You might be (editor: probably are) bored of tree-hauling posts by now, but I’m not. And since this is our NINTH-annual-Christmas-tree-by-bike post, and I already have kids in middle and high-schools, you’ll have to suffer through another sentimental one. The kids are growing up so fast <sniff> and our time with them is almost done. They’re already talking about their future holiday traditions, the ones they’ll start when they have their own (more stylish than our) homes and families. But for now, they’re still stuck with what passes for tradition around here.
See that cute, little, three-year-old, riding on the back of Tim’s Xtracycle Mad-Max style? He’s now twelve! And almost taller than me! AND this year, he hauled the tree home on my Xtracycle! (I hope my overuse of exclamation points has properly conveyed my enthusiastic mirth.)

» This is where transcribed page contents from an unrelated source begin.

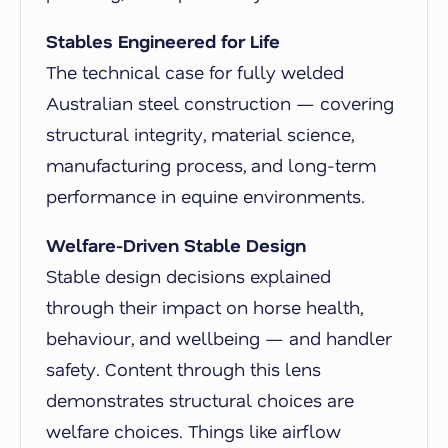
Stables Engineered for Life
The technical case for fully welded
Australian steel construction — covering
structural integrity, material science,
manufacturing process, and long-term
performance in equine environments.
Welfare-Driven Stable Design
Stable design decisions explained
through their impact on horse health,
behaviour, and wellbeing — and handler
safety. Content through this lens
demonstrates structural choices are
welfare choices. Things like airflow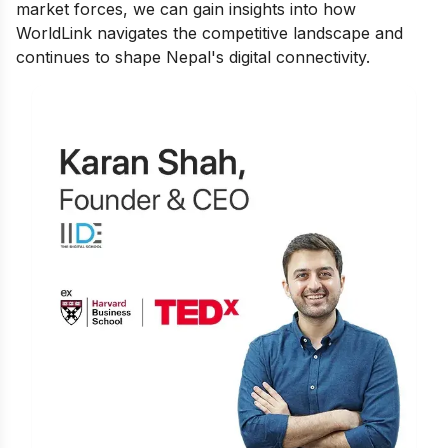
market forces, we can gain insights into how
WorldLink navigates the competitive landscape and
continues to shape Nepal's digital connectivity.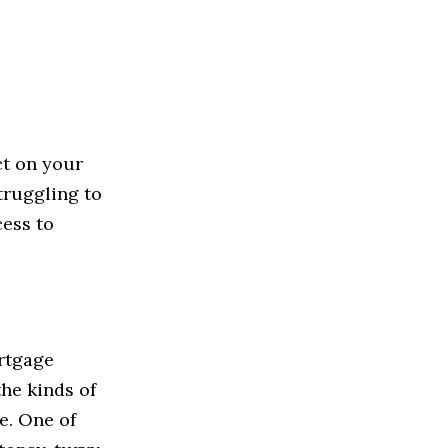
ct on your
truggling to
cess to
ortgage
the kinds of
me. One of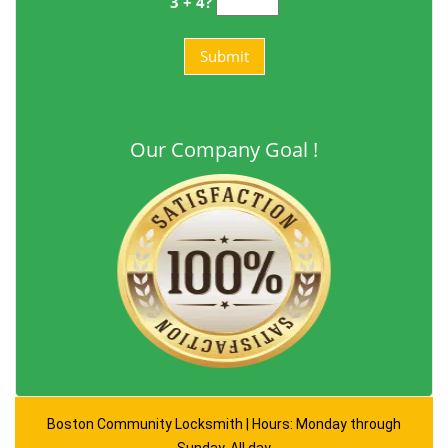
3 + 4?
Our Company Goal !
Boston Community Locksmith | Hours: Monday through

Our annual tree haul-i-day adventure is my favorite family holiday tradition (editor: it’s pretty much the only holiday tradition Anne actually likes). Thankfully the kids still (sort of ) enjoy it and look forward (one of them grudgingly) to the annual trip to the tree lot on bikes. Since we’ve been doing this so many years, we like to mix it up. So far our daughter has hauled the tree and I’ve hauled the tree and Tim has hauled the tree. This year it was the boy’s turn.
Though we’re old pros at this, there’s always drama. Where are the lights to decorate our bikes with? Santa hats? Check. Is everyone dressed warmly enough?And new this year: is our daughter’s data connection functioning properly and does Tim have 9 different versions of White Christmas queued up on the bike boom box playlist? Talk about first world problems.

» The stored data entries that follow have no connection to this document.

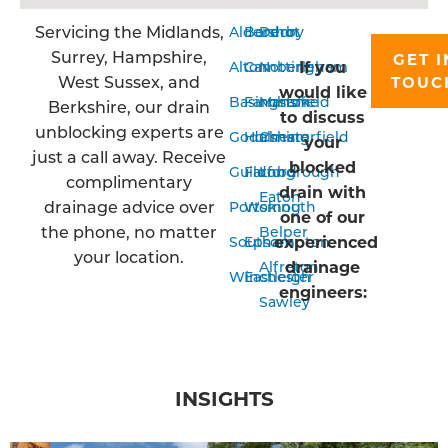
Servicing the Midlands,
Aldershot
Bordon
Derby
Surrey, Hampshire,
GET I
If you
Alton
Camberley
Nottingham
West Sussex, and
TOUC
would like
Basingstoke
Farnham
Mansfield
Berkshire, our drain
to discuss
unblocking experts are
Godalming
Horsham
Chesterfield
your
just a call away. Receive
blocked
Guildford
Farnborough
Long
complimentary
drain with
Eaton
drainage advice over
Portsmouth
Woking
one of our
the phone, no matter
Belper
experienced
Southampton
Epsom
your location.
drainage
Alfreton
Winchester
Eastleigh
engineers:
Sawley
INSIGHTS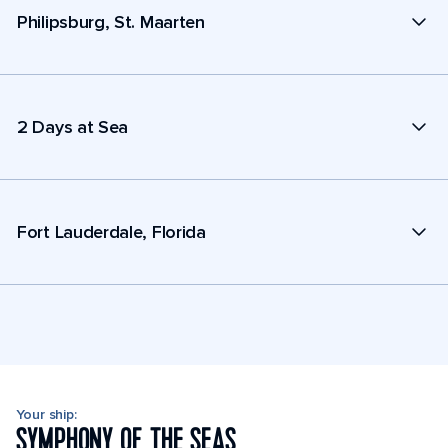
Philipsburg, St. Maarten
2 Days at Sea
Fort Lauderdale, Florida
Your ship:
SYMPHONY OF THE SEAS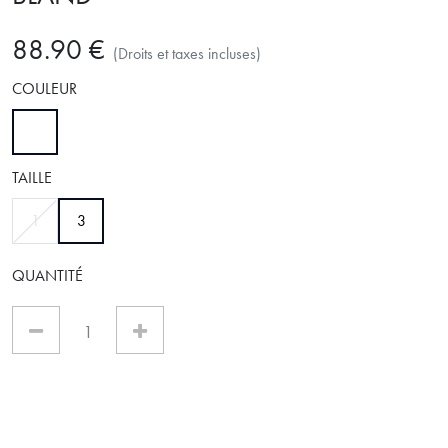
88.90 €
(Droits et taxes incluses)
COULEUR
sélectionné
TAILLE
sélectionné
1
3
QUANTITÉ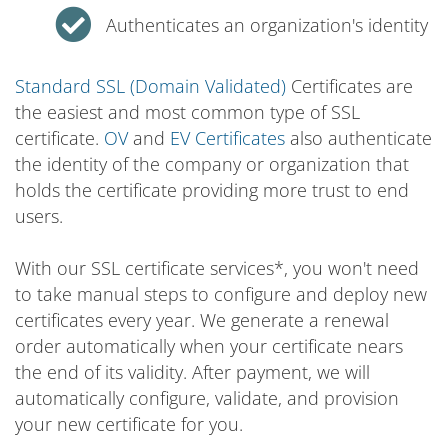
Authenticates an organization's identity
Standard SSL (Domain Validated)
Certificates are
the easiest and most common type of SSL
certificate.
OV
and
EV Certificates
also authenticate
the identity of the company or organization that
holds the certificate providing more trust to end
users.
With our SSL certificate services*, you won't need
to take manual steps to configure and deploy new
certificates every year. We generate a renewal
order automatically when your certificate nears
the end of its validity. After payment, we will
automatically configure, validate, and provision
your new certificate for you.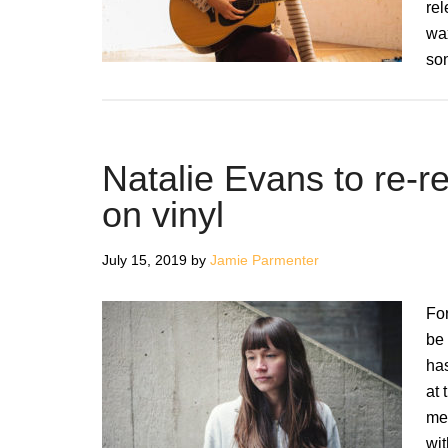
re
wax
son
Natalie Evans to re-r
on vinyl
July 15, 2019
by
Jamie Parmenter
For
be
has
at 
me
wit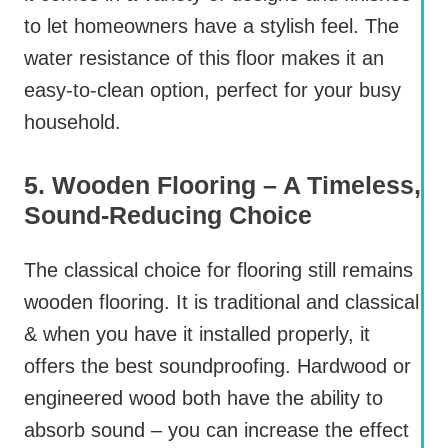
to let homeowners have a stylish feel. The
water resistance of this floor makes it an
easy-to-clean option, perfect for your busy
household.
5. Wooden Flooring – A Timeless,
Sound-Reducing Choice
The classical choice for flooring still remains
wooden flooring. It is traditional and classical
& when you have it installed properly, it
offers the best soundproofing. Hardwood or
engineered wood both have the ability to
absorb sound – you can increase the effect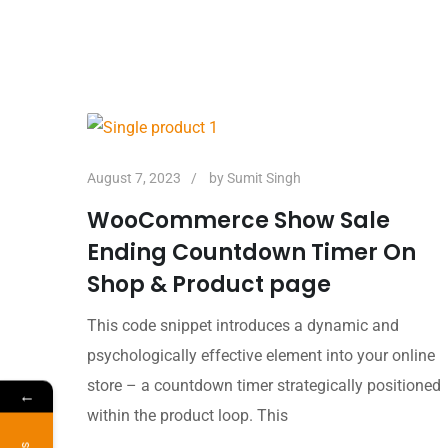
August 7, 2023
by
Sumit Singh
WooCommerce Show Sale
Ending Countdown Timer On
Shop & Product page
This code snippet introduces a dynamic and
psychologically effective element into your online
store – a countdown timer strategically positioned
←
within the product loop. This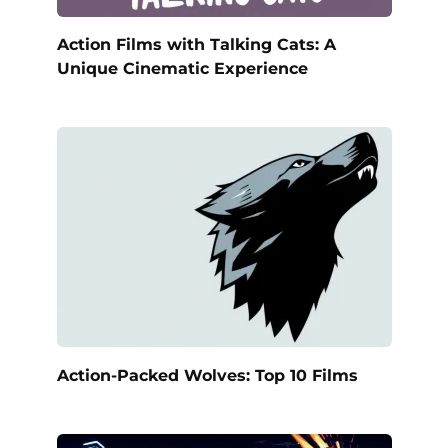
Action Films with Talking Cats: A
Unique Cinematic Experience
Action-Packed Wolves: Top 10 Films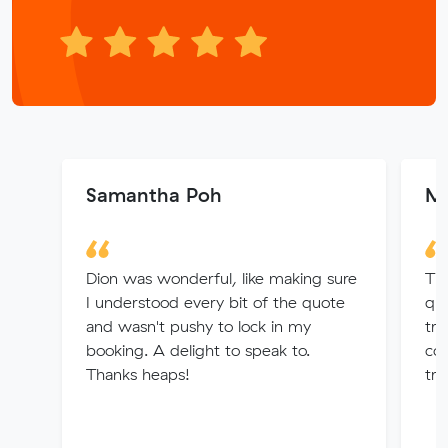
Samantha Poh
Mi
Dion was wonderful, like making sure
Tha
I understood every bit of the quote
qu
and wasn't pushy to lock in my
tra
booking. A delight to speak to.
com
Thanks heaps!
tru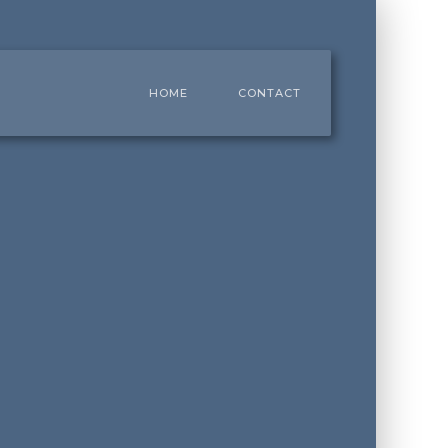
HOME
CONTACT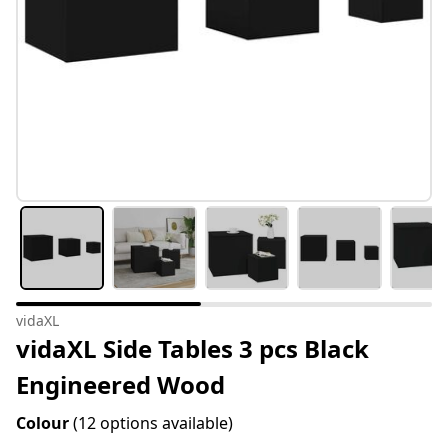
vidaXL
vidaXL Side Tables 3 pcs Black
Engineered Wood
Colour
(12 options available)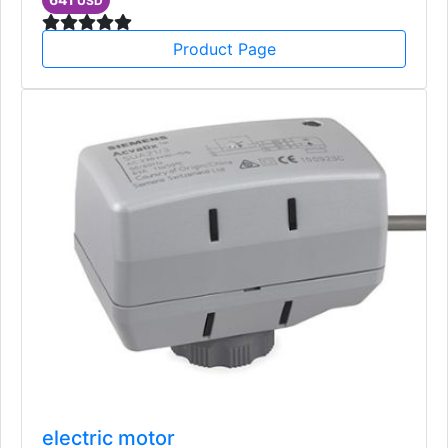
USD
Product Page
electric motor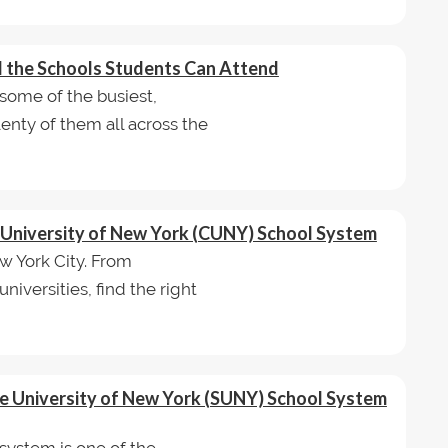
nd the Schools Students Can Attend
some of the busiest,
lenty of them all across the
ty University of New York (CUNY) School System
 York City. From
iversities, find the right
ate University of New York (SUNY) School System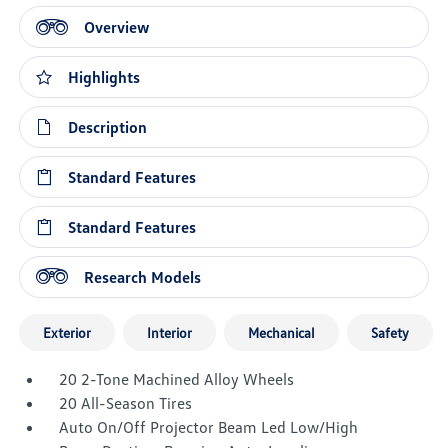
Overview
Highlights
Description
Standard Features
Standard Features
Research Models
Exterior
Interior
Mechanical
Safety
20 2-Tone Machined Alloy Wheels
20 All-Season Tires
Auto On/Off Projector Beam Led Low/High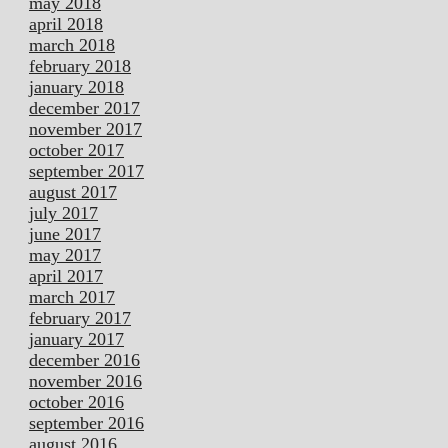
may 2018
april 2018
march 2018
february 2018
january 2018
december 2017
november 2017
october 2017
september 2017
august 2017
july 2017
june 2017
may 2017
april 2017
march 2017
february 2017
january 2017
december 2016
november 2016
october 2016
september 2016
august 2016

Typically, our most significant tree-hauling-drama always takes place ON the tree lot. I’m happy to report this year did not disappoint. Our tree-selection friction involved a number of really-crappy-worst-in-nine-years-but-still-crazy-expensive selection of trees at our local tree lot (Dear Hunter’s Tree Farm management: a fat, stubby noble shrub with a multiple crooked tops, does not a classic tannenbaum make. Please release those trees back to the wild and start over. We still love you but want you to please do better next year), a teen with a Snapchat obsession that really annoyed her dad (editor: oh, my. Yes. It. Did), and a few other cringe-worthy family happenings. (editor: There might have been yelling). So yeah, we survived another year.
Once the tree was actually purchased and bundled, it was business-as-usual. Tim had to fend off the well-meaning tree lot guys who always want to help us strap the tree to our car. And then once they realize it’s a bike, they say, as they have for nine years: “Bike? That’s a first!” (editor: sigh…)

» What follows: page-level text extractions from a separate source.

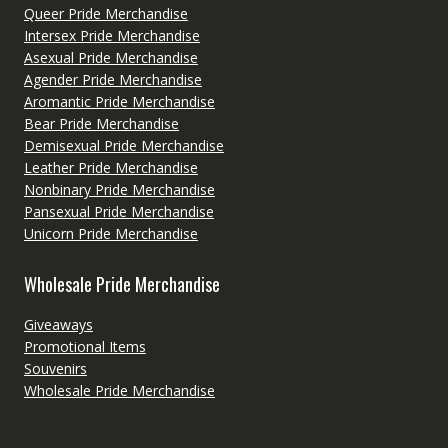
Queer Pride Merchandise
Intersex Pride Merchandise
Asexual Pride Merchandise
Agender Pride Merchandise
Aromantic Pride Merchandise
Bear Pride Merchandise
Demisexual Pride Merchandise
Leather Pride Merchandise
Nonbinary Pride Merchandise
Pansexual Pride Merchandise
Unicorn Pride Merchandise
Wholesale Pride Merchandise
Giveaways
Promotional Items
Souvenirs
Wholesale Pride Merchandise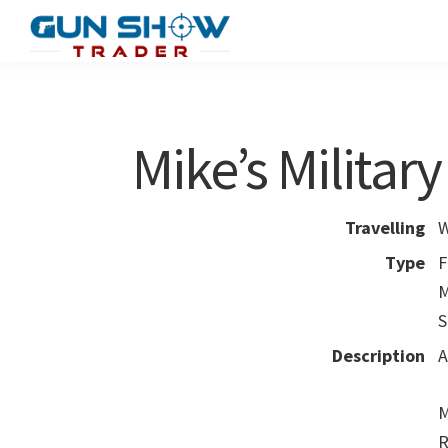
Skip
Skip
to
to
Gun
The
main
primary
Show
Ultimate
content
sidebar
Trader
Gun
Mike’s Militar
Show
Resource
Travelling
W
Type
F
M
S
Description
A
M
R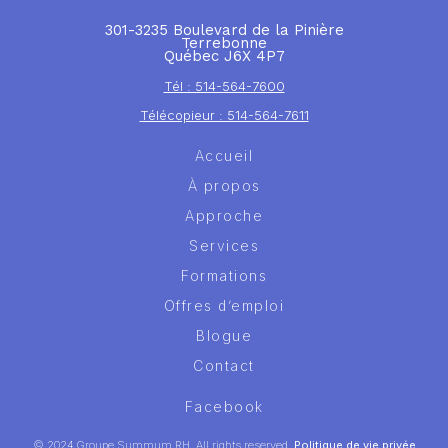
301-3235 Boulevard de la Pinière
Terrebonne
Québec J6X 4P7
Tél : 514-564-7600
Télécopieur : 514-564-7611
Accueil
À propos
Approche
Services
Formations
Offres d’emploi
Blogue
Contact
Facebook
© 2024 Groupe Summum RH. All rights reserved.
Politique de vie privée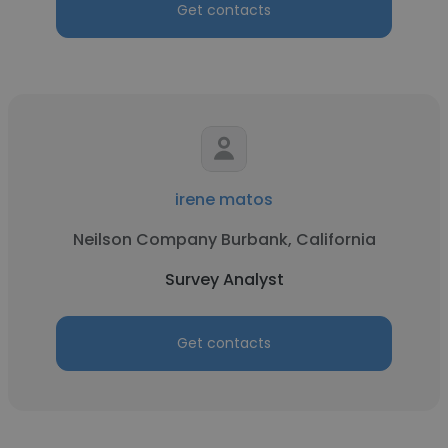
Get contacts
irene matos
Neilson Company Burbank, California
Survey Analyst
Get contacts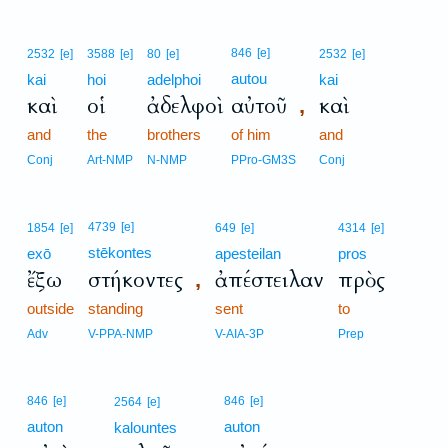
846
[e]
2532
[e]
3588
[e]
80
[e]
2532
[e]
autou
kai
hoi
adelphoi
kai
καὶ
οἱ
ἀδελφοὶ
αὐτοῦ
καὶ
,
and
the
brothers
of him
and
Conj
Art-NMP
N-NMP
PPro-GM3S
Conj
4739
[e]
1854
[e]
649
[e]
4314
[e]
stēkontes
exō
apesteilan
pros
ἔξω
στήκοντες
ἀπέστειλαν
πρὸς
,
outside
standing
sent
to
Adv
V-PPA-NMP
V-AIA-3P
Prep
846
[e]
846
[e]
2564
[e]
auton
auton
kalountes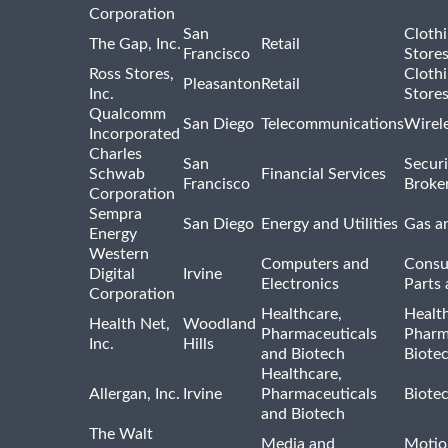
Corporation
San
Cloth
The Gap, Inc.
Retail
Francisco
Store
Ross Stores,
Cloth
Pleasanton
Retail
Inc.
Store
Qualcomm
San Diego
Telecommunications
Wirel
Incorporated
Charles
San
Securi
Schwab
Financial Services
Francisco
Broke
Corporation
Sempra
San Diego
Energy and Utilities
Gas an
Energy
Western
Computers and
Consu
Digital
Irvine
Electronics
Parts 
Corporation
Healthcare,
Healt
Health Net,
Woodland
Pharmaceuticals
Pharm
Inc.
Hills
and Biotech
Biote
Healthcare,
Allergan, Inc.
Irvine
Pharmaceuticals
Biote
and Biotech
The Walt
Media and
Motio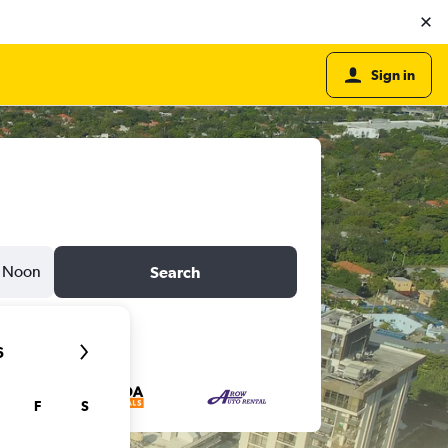
Sign in
Noon
Search
6
F
S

As we’ve said before, these days we skip the elaborate custom rigging and strapping options for carrying the tree home on the bike. The first year, Tim soldered together a copper and pine running-board/wide-loader platform. It looked lovely but it was hell on Tim’s achilles tendon skin. (editor: ow. Hurts again just thinking about it). We also figured out it was a solution looking for a problem.
So here’s how we do it now: Hunter’s bundles the tree in some evil plastic-mesh to shrink it to a manageable diameter, Tim hefts it over to the bike, we throw it in the Freeloader bags, strap a couple of freeloader straps and then pedal home. No rope. No extra straps. No cases of beer required on the other side to counterbalance the tree. (editor: though as always, beer remains optional but recommended).
With the tree all wrapped up like this, the boy, on his very first xtracycle-ride, managed to get the tree home without a single crash or other traumatic incident (editor: much to his, but not our, surprise)
Once again, I’m recycling our tree-hauling photo retrospective from years past. Because I can. And I’m a sap, and because last night our daughter claimed that, “our family is weird” and “this was her last year”. So this could be our last Christmas tree post, EVER. I’m still rooting for an even decade of family-tree-hauling, but we’ll just have to see what happens over the next 364 days.
Year One: 2007, look how little!
Year Two: 2008, a dusting of snow
Year Three: 2009, the year we froze
Year Four: 2010, the year it rained a lot
Year Five: 2011, kids on their own bikes!
Year Six: 2012, looking so grown up!
Year Seven: 2013, Kids hauling trees. (She’s almost as tall as me)
Year Eight: 2014, whoa these kids are tall, but still shorter than me.
2015: We’re almost all the same height (except for Tim)
Happy Holidays, everyone. Looking forward to checking out your tree-hauling adventures.